Problem: Search the material below for the string "Settings". Return every line that holds it.

━━━━━━

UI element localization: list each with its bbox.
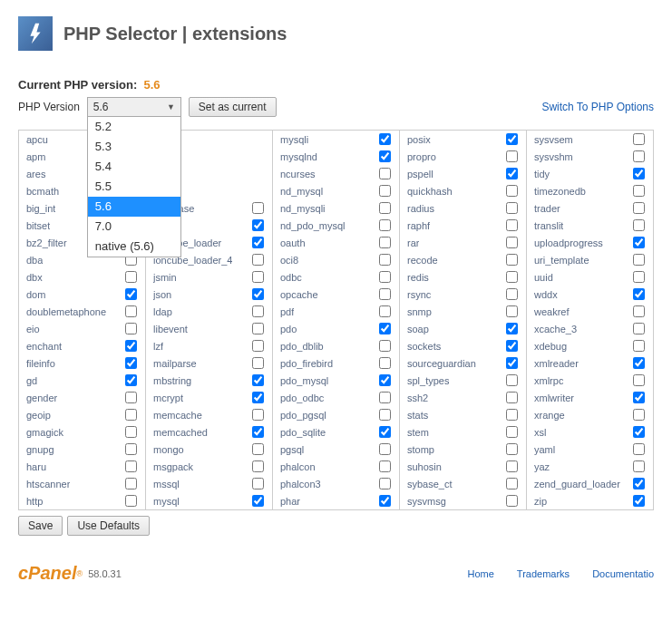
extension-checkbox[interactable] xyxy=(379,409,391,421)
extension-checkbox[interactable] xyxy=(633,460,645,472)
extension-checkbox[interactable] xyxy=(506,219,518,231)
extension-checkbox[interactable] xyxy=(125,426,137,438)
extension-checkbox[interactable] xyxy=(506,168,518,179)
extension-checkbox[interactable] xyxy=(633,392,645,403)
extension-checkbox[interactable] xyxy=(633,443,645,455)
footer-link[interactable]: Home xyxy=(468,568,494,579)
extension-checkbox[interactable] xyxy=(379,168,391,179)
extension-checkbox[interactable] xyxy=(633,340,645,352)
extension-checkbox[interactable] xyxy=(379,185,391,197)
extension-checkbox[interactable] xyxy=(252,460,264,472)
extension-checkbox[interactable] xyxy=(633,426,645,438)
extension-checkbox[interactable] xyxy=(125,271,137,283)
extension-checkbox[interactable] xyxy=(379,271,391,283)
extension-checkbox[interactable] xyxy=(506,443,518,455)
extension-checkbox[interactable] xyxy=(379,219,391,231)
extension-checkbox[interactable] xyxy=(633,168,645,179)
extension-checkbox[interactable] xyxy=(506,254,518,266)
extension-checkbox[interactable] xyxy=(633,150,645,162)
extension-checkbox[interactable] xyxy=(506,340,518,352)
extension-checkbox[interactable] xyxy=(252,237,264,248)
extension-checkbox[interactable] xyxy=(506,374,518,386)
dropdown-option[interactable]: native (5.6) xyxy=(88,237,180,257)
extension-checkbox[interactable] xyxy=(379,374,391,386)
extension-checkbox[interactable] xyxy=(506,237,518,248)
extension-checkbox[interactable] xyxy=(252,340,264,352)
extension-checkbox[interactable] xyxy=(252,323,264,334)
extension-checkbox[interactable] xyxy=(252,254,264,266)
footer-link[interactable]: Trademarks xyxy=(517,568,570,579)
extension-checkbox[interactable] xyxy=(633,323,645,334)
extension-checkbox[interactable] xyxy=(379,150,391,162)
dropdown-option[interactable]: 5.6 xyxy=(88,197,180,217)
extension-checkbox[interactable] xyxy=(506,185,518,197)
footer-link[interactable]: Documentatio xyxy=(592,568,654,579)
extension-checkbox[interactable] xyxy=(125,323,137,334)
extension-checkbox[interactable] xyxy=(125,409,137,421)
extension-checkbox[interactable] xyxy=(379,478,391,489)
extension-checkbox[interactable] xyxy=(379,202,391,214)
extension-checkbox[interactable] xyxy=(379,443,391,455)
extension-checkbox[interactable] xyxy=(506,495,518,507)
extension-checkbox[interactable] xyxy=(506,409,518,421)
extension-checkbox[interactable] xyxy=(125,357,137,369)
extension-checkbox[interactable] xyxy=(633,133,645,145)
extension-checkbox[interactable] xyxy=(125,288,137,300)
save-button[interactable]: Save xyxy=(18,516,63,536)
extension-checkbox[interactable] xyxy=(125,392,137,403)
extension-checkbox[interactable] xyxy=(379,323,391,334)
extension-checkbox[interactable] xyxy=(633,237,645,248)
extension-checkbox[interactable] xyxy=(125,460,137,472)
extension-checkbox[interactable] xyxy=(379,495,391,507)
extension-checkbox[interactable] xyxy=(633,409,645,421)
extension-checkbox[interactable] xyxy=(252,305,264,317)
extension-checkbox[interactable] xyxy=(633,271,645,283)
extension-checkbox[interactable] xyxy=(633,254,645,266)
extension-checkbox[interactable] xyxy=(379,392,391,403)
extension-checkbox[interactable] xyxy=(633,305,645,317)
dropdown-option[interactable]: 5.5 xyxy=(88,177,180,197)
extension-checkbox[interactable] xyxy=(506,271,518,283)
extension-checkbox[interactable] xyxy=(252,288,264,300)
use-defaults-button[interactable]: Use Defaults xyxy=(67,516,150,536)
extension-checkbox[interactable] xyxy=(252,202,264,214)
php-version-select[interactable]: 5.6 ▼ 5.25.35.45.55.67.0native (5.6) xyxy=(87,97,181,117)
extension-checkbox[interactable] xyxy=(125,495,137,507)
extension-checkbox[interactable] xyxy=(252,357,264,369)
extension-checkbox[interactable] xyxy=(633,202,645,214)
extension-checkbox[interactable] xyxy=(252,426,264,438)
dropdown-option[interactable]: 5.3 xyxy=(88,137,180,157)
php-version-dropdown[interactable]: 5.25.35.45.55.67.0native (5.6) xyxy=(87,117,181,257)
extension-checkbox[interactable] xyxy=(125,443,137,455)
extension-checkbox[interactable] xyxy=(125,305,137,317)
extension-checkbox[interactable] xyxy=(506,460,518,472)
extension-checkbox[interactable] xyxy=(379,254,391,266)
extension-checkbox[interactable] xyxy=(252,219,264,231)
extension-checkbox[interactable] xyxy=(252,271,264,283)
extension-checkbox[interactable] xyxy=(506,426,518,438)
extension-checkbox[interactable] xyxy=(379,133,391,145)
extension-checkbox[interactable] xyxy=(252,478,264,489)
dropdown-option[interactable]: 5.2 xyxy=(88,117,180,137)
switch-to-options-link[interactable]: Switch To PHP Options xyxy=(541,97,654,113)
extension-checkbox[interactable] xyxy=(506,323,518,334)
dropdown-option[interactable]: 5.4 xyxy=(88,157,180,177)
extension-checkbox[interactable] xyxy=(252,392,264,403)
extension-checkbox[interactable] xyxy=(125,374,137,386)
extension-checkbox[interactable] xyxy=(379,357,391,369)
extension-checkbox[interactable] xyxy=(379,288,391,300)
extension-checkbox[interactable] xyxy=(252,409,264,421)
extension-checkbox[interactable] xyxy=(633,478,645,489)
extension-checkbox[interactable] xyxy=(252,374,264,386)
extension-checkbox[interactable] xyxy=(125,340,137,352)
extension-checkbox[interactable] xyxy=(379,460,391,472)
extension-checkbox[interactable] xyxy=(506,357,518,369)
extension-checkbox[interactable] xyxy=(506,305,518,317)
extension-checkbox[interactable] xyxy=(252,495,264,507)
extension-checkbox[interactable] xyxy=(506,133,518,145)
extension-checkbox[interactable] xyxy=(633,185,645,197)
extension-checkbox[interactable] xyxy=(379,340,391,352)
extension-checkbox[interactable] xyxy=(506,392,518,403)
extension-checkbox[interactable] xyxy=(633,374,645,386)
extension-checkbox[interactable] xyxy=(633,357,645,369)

━━━━━━

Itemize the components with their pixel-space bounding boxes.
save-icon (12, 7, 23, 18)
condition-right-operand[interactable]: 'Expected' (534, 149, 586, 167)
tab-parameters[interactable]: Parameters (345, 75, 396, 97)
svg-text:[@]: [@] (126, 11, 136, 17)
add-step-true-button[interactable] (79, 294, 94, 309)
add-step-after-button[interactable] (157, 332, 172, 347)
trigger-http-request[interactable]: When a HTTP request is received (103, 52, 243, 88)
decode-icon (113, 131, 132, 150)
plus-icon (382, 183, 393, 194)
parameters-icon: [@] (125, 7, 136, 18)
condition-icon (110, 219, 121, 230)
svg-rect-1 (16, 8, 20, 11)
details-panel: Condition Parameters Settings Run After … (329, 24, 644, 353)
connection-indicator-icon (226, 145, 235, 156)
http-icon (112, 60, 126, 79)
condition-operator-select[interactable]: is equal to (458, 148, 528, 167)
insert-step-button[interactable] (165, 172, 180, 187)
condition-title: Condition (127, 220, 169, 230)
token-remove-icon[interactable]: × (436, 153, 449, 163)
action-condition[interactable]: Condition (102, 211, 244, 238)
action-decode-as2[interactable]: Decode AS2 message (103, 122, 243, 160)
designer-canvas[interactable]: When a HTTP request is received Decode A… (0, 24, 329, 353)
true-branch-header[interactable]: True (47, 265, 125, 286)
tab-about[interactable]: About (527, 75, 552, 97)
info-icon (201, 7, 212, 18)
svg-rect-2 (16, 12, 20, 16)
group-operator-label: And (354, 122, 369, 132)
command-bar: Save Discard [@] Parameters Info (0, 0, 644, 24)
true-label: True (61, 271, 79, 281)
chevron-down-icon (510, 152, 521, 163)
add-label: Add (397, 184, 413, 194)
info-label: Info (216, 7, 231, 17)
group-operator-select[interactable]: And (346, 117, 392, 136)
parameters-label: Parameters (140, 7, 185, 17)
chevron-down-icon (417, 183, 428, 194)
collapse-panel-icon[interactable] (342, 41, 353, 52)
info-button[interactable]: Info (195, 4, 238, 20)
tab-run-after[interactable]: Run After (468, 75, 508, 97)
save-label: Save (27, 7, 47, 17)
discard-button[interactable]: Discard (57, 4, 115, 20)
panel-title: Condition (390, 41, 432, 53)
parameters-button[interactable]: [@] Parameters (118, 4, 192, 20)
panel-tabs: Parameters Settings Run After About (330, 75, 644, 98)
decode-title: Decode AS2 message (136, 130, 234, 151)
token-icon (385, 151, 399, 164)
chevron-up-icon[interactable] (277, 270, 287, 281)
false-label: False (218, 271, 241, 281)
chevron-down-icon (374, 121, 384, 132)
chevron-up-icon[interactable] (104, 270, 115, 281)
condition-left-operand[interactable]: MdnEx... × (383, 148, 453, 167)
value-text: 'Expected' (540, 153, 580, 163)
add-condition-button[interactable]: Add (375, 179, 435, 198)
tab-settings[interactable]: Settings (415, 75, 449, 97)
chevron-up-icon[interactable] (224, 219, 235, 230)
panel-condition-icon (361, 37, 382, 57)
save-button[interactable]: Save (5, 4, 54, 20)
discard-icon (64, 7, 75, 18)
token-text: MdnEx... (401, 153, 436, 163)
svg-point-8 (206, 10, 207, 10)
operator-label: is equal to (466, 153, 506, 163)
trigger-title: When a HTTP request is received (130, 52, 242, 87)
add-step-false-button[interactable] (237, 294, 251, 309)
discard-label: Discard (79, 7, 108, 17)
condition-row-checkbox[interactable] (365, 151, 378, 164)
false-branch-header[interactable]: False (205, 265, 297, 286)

━━━━━━

Finished task:
details-panel: Condition Parameters Settings Run After … (329, 24, 644, 353)
panel-tabs: Parameters Settings Run After About (330, 75, 644, 98)
tab-settings[interactable]: Settings (415, 75, 449, 97)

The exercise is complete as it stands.